Even though Jim DeMint has left the United States Senate, he continues in his tries to influence Washington. His impetus? The Conservatives' inability to push their agenda in the nation's capital. He was seen again in the city with yet another new proposal. He has lofty ambitions. DeMint wants to amend the Constitution of the United States.
DeMint's pet project is individual states wanting to call for a convention which could write and also propose the necessary constitutional amendments for a balanced budget. The changes will also impose on members of Congress their term limits. Federal judges will also be restricted by identical rules. The power of the federal government will be limited not only in power but also in jurisdiction.
DeMint has more than adequate political experience to do what he wants.
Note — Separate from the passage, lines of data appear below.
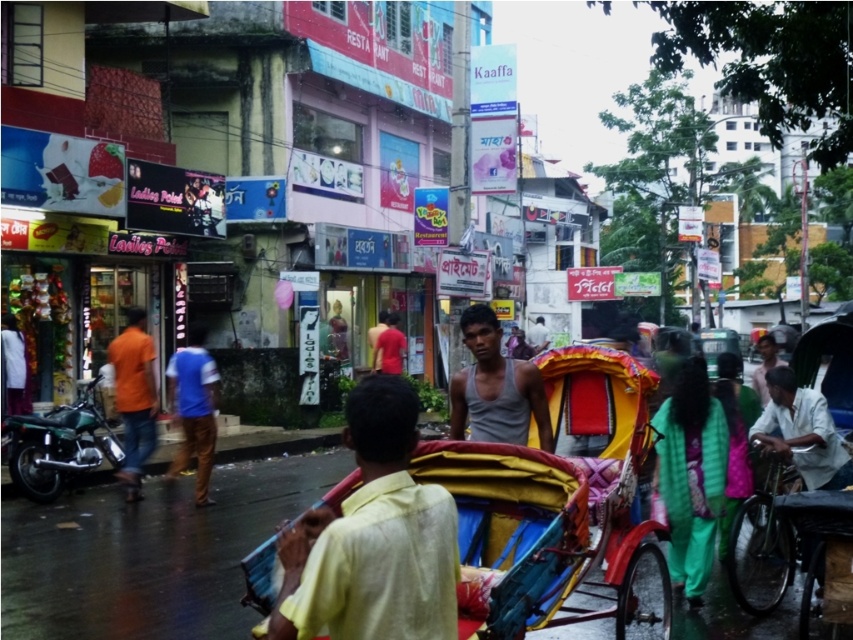 Question: Can you confirm if multicolored fabric rickshaw at center is positioned to the right of orange cotton shirt at left?

Choices:
 (A) no
 (B) yes

Answer: (B)

Question: Does gray matte tank top at center have a smaller size compared to orange cotton shirt at left?

Choices:
 (A) no
 (B) yes

Answer: (B)

Question: Which is nearer to the gray cotton shirt at center?

Choices:
 (A) multicolored fabric rickshaw at center
 (B) orange cotton shirt at left

Answer: (B)

Question: Among these objects, which one is farthest from the camera?

Choices:
 (A) blue cotton shirt at center
 (B) multicolored fabric rickshaw at center
 (C) light yellow cotton shirt at center

Answer: (A)

Question: From the image, what is the correct spatial relationship of gray matte tank top at center in relation to blue cotton shirt at center?

Choices:
 (A) left
 (B) right

Answer: (B)

Question: Which object is positioned farthest from the gray matte tank top at center?

Choices:
 (A) light yellow cotton shirt at center
 (B) blue cotton shirt at center
 (C) white cotton shirt at right

Answer: (B) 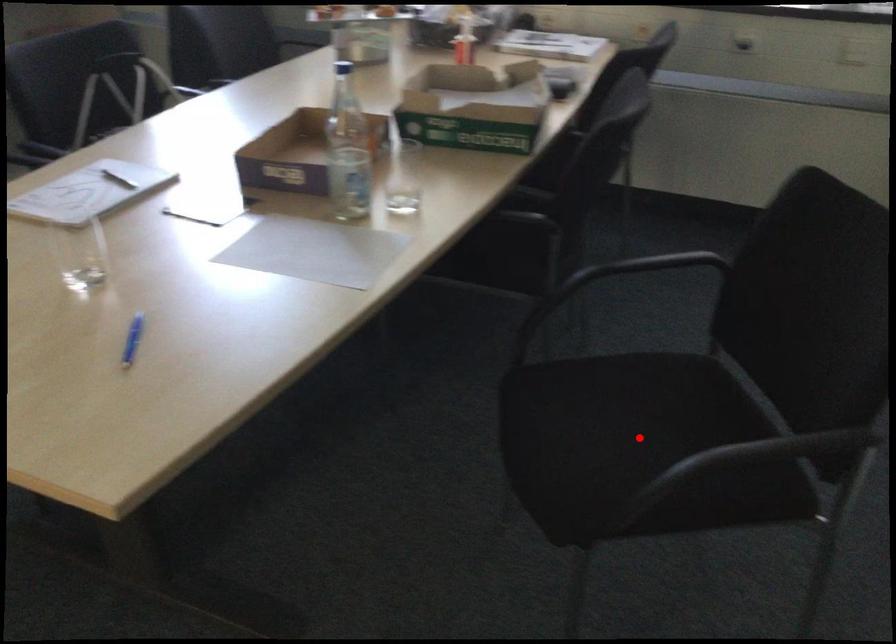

He represented the state of South Carolina in Senate for about eight years- 2004 to 2012. He has previously represented the 3rd District in the US House of Representatives for six years- 1998 to 2004. He then gave his signature to be a senior adviser to Convention of States Project in June 2017.
DeMint arrived at State House accompanied by 76 convention activists to pressure the S.C lawmakers so that they support this idea. This resolution, at present before Legislature, will put South Carolina in a list having about 12 other states which have already requested a constitutional convention. The former Representative said that the states could join and clarify the federal power if there is an absence of political will to stop the spending or give the states much more flexibility related to healthcare, education or infrastructure.
For DeMint, his work is easier than many outsiders think. A few lawmakers are already convinced. This list includes names like State Representatives Bill Taylor and Jason Elliott of Aiken and Greenville respectively. Both are Republicans. Both support the resolution asking for the constitutional convention. Taylor claimed that this move has the support of those who wrote the US Constitution.
As per Article V of the Constitution, 34 states or two-thirds of total American states can request a convention without a Congress act. Any proposed amendment of the Constitution which is passed by convention should then be approved by 38 or three-quarters of total US states. If this is done, then it would be a part of Constitution.